Saturday, November 21, 2015

Anton in Show Business: Meta Theatre

 “Meta Theatre” (or "metatheatre") is a fashionable concept without a precise definition. It’s been used for instance to describe plays in which comedy and tragedy occur in close relationship. But the Greek prefix “meta” suggests a second level above, the clearest theatrical example being the play within a play.

 Anton in Show Business is the second HSU production in a row this year to feature a prominent play within a play. Moreover, both Kiss Me, Kate and Anton in Show Business are about theatrical productions in process, exposing backstage activity as part of the onstage action.

 In Kiss Me Kate, the play within the play (Shakespeare’s The Taming of the Shrew inside an ongoing production of that play) is designed to comically reveal the symmetry in relationships between the actors and their characters. But Anton reveals and satirizes the theatrical world in which the play within the play takes place.

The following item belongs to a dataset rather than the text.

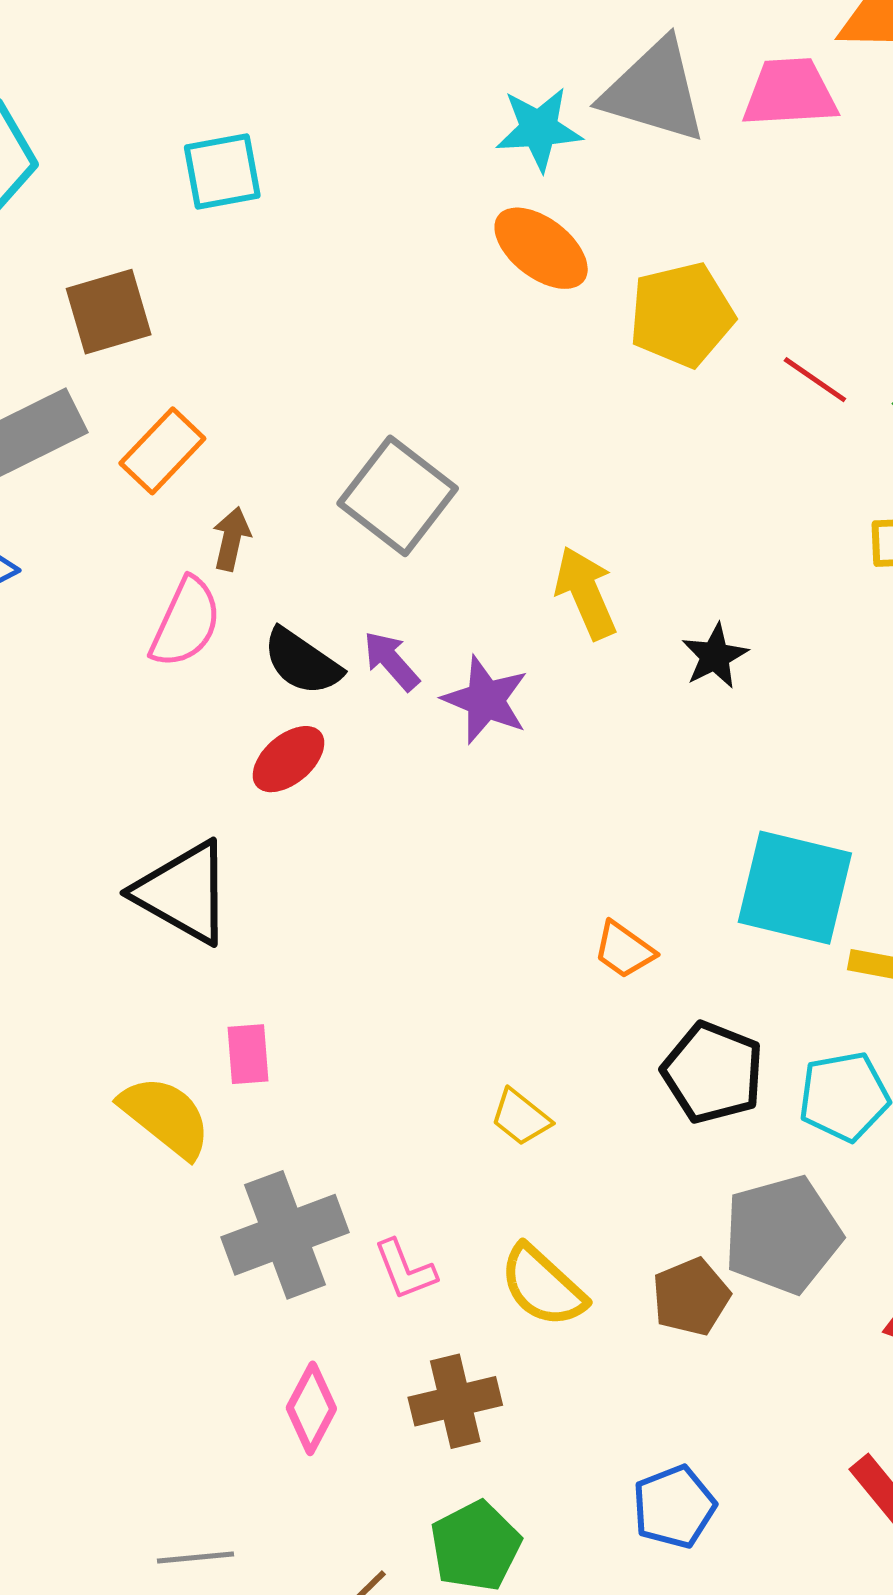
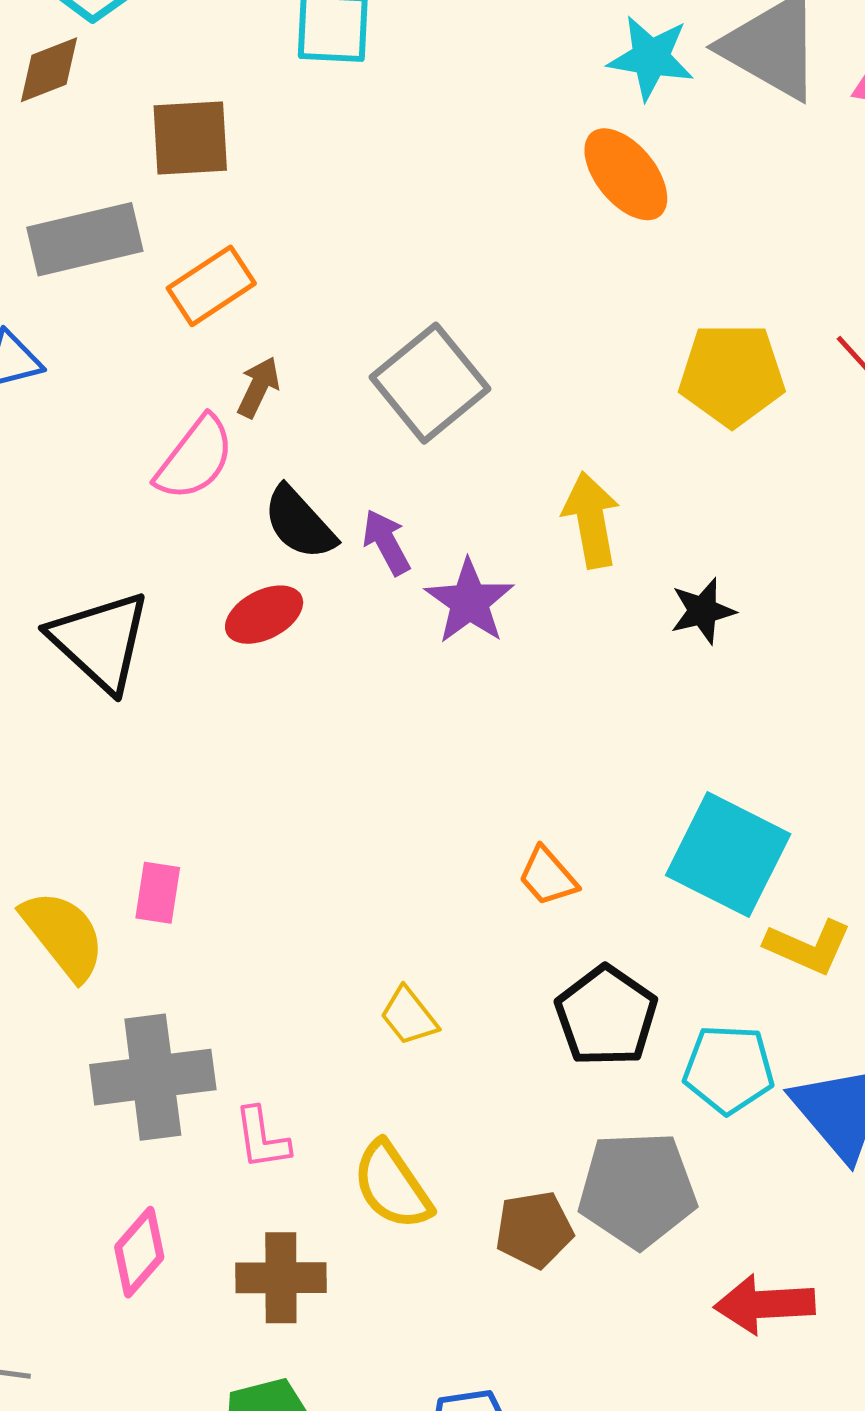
yellow pentagon: (682, 315) -> (732, 375), moved
black triangle: (183, 893) -> (100, 641), moved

 A play that comments on itself is more clearly “meta-theatrical.” Satire and parody can occur without that additional level of distance and complication, when the object of satire is business culture (How to Succeed in Business Without Really Trying) or war and other human follies (Aristophanes, Stanley Kubrick) as well as particular institutions (as in Paddy Chayefsky’s films Hospital and Network.)

But when the target of satire is theatrical convention or institutions including theatre, that additional level of distance and complication in meta theatre may appear. In entertainment terms, it can be effective through the boldness and legitimacy of its critique, the language or action by which the critique is made, or in critiquing itself by answering a question that might occur to audience members at the time it occurs to them, as happens a few times in Anton (after the caricature of an activist black director, for instance.)

 Of Anton in Show Business, New York Times critic Bruce Weber observed: “The barbs are insider-specific and most are affectionately applied, and in the end the message is clear. The theatrical enterprise has been so fouled by money problems, so twisted by a culture of celebrity, so swaddled in intellectual pretension, that the simple desire to put on a show, to tell a story onstage, has been hopelessly -- almost hopelessly -- buried. What has risen in its place is a hermetic theater world that talks to itself and whose citizens are defensive and embarrassed about the fundamental joy that drew them to the stage in the first place.”

 That is, in part, to theatre without the meta.